Experte "US-Verhältnisse auch in Deutschland"


Meißen/Bielefeld - In Deutschland ziehen in Sachen Jugendgewalt nach Ansicht des Jugendforschers Klaus Hurrelmann "langsam amerikanische Verhältnisse ein". Zwar seien der Mord an der Lehrerin in Meißen und der Amoklauf des 16-Jährigen in Bad Reichenhall extreme Taten, sie zeigten aber, "dass es in unserer Gesellschaft eine deutliche Unfähigkeit gibt, mit den Problemen des Erwachsenwerdens und der damit zusammenhängenden Aggressivität der Jungen zurecht zu kommen", sagte der Professor der Universität Bielefeld am Mittwoch in einem Gespräch mit der Deutschen Presse-Agentur. "Die Fälle von Meißen und Bad Reichenhall sind extreme Beispiele von misslungener Bewältigung von Pubertätsproblemen."

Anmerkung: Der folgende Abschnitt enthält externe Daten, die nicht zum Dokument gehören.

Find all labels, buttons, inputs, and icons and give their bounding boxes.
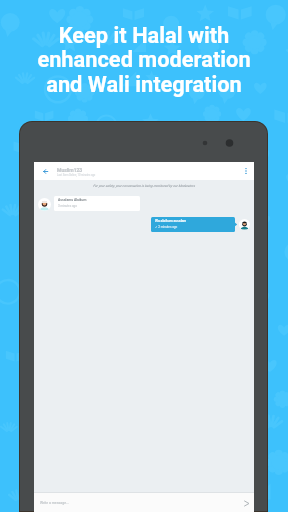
button[interactable]: Wa alaikum assalam [151, 217, 235, 232]
staticText: Last Seen Online, 10 minutes ago [57, 174, 96, 177]
button[interactable]: Send [238, 495, 254, 511]
staticText: For your safety, your conversation is be… [93, 184, 195, 188]
button[interactable]: Back [36, 162, 54, 180]
staticText: Keep it Halal with enhanced moderation a… [0, 23, 288, 98]
staticText: Wa alaikum assalam [155, 219, 187, 223]
staticText: Muslim123 [57, 167, 83, 173]
staticText: Write a message... [40, 501, 238, 505]
staticText: Assalamu Alaikum [58, 198, 87, 202]
staticText: 3 minutes ago [58, 204, 77, 208]
button[interactable]: Write a message... [34, 493, 254, 512]
button[interactable]: Assalamu Alaikum [54, 196, 140, 211]
button[interactable]: More options [237, 162, 255, 180]
staticText: ✓ 2 minutes ago [155, 225, 178, 229]
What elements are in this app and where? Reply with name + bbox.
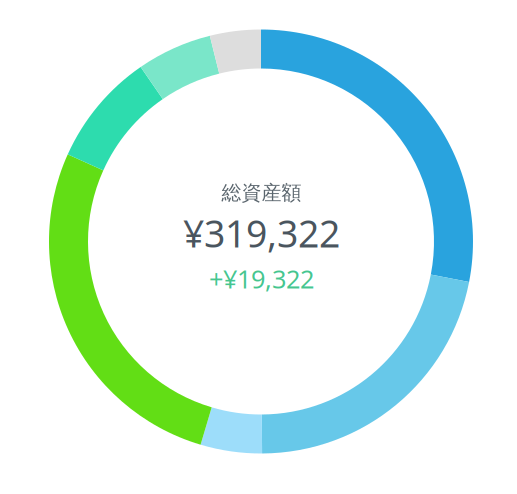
staticText: +¥19,322: [209, 262, 314, 295]
staticText: 総資産額: [222, 181, 302, 205]
button[interactable]: 総資産額: [183, 181, 340, 295]
staticText: ¥319,322: [183, 208, 340, 258]
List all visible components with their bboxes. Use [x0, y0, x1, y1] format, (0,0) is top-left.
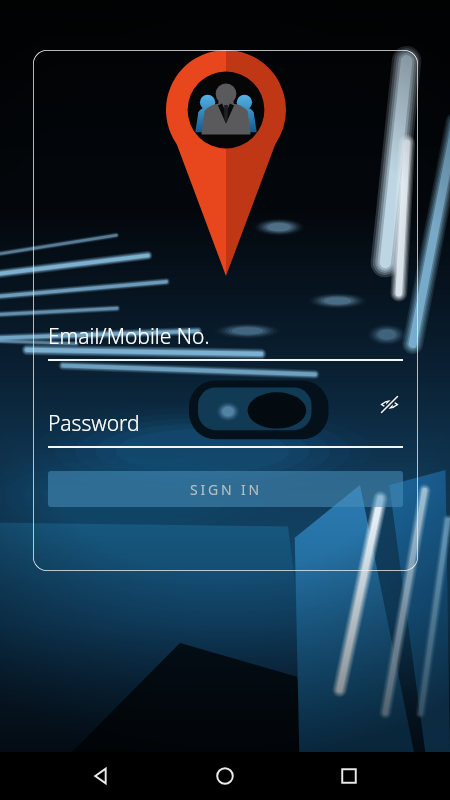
button[interactable]: Recent apps [336, 763, 362, 789]
button[interactable]: Home [212, 763, 238, 789]
button[interactable]: Back [88, 763, 114, 789]
button[interactable]: Email/Mobile No. [48, 322, 403, 361]
button[interactable]: Password [48, 409, 403, 448]
button[interactable]: SIGN IN [48, 471, 403, 507]
staticText: Password [48, 409, 140, 438]
button[interactable]: Show password [372, 387, 406, 421]
staticText: Email/Mobile No. [48, 322, 210, 351]
staticText: SIGN IN [190, 480, 262, 499]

Am Dienstag hatte in Meißen ein 15-jähriger Gymnasiast seine Geschichtslehrerin erstochen. In Bad Reichenhall hatte ein 16-jähriger Lehrling mit den Waffen seines Vaters bei einem Amoklauf in der vergangenen Woche insgesamt vier Menschen und sich selbst getötet. Bei dem letzten schweren Massaker an einer Schule in Amerika hatten im April zwei Schüler im Alter von 17 und 18 Jahren in Littleton bei Denver zwölf Schüler, einen Lehrer und sich selbst erschossen.

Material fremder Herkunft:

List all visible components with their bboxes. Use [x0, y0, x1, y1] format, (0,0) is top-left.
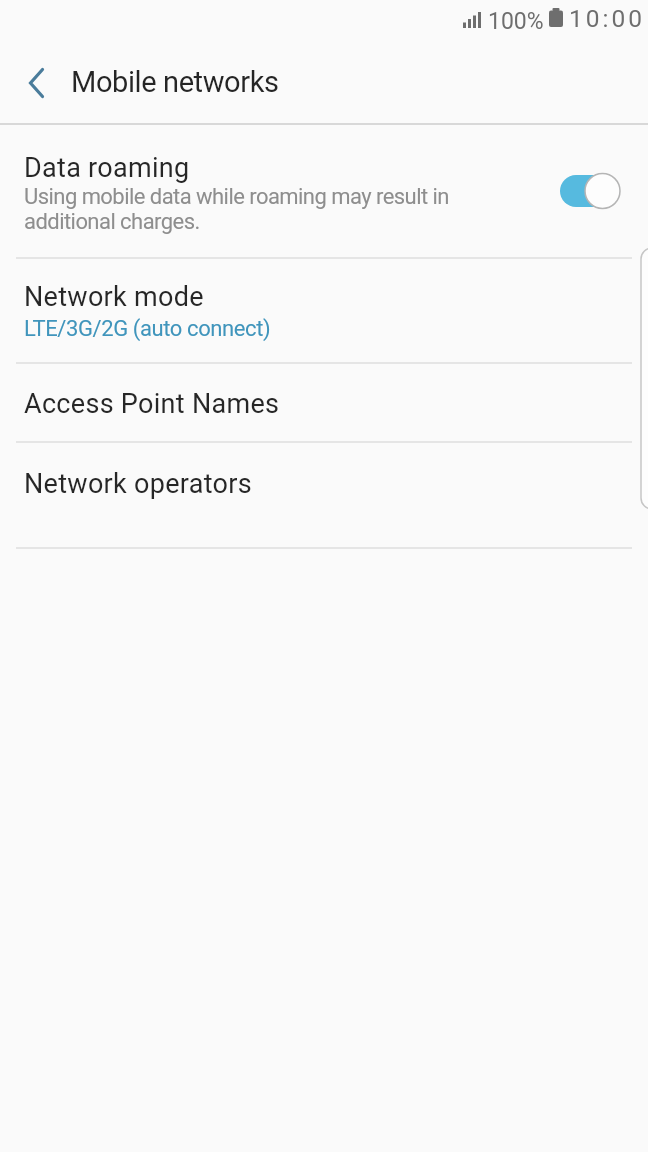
button[interactable]: Network operators [0, 442, 648, 547]
staticText: 100% [488, 8, 544, 35]
button[interactable]: Data roaming [0, 125, 648, 257]
button[interactable]: Network mode [0, 258, 648, 362]
staticText: Network operators [24, 468, 252, 500]
staticText: Access Point Names [24, 388, 280, 420]
staticText: Data roaming [24, 152, 190, 184]
staticText: Using mobile data while roaming may resu… [24, 184, 449, 235]
button[interactable]: Access Point Names [0, 363, 648, 441]
staticText: Mobile networks [71, 65, 279, 99]
button[interactable] [14, 61, 58, 105]
staticText: Network mode [24, 281, 204, 313]
staticText: LTE/3G/2G (auto connect) [24, 316, 271, 342]
staticText: 10:00 [569, 4, 646, 33]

Hurrelmann sagte: "Gerade für Jungen ist die Phase der Pubertät in der Vergangenheit deutlich schwieriger geworden. Der Druck ist enorm gestiegen." So werde von den jungen Männern erwartet, "dass sie einmalig und etwas Besonderes sind. Sie sollen mutig sein und Risikos eingehen können. Gleichzeitrg sollen Männer auch sanft und sozial sein. Die Jungen wissen nicht, wie sie das alles schaffen sollen." Treffe dies zusammen mit ungünstigen persönlichen Konstellation und Problemen in Familie, Schule und der Gruppe der Gleichaltrigen, könne es gefährlich werden. "Das Gebräu, das dort zusammenkommt, unterschätzt man leicht", sagte Hurrelmann.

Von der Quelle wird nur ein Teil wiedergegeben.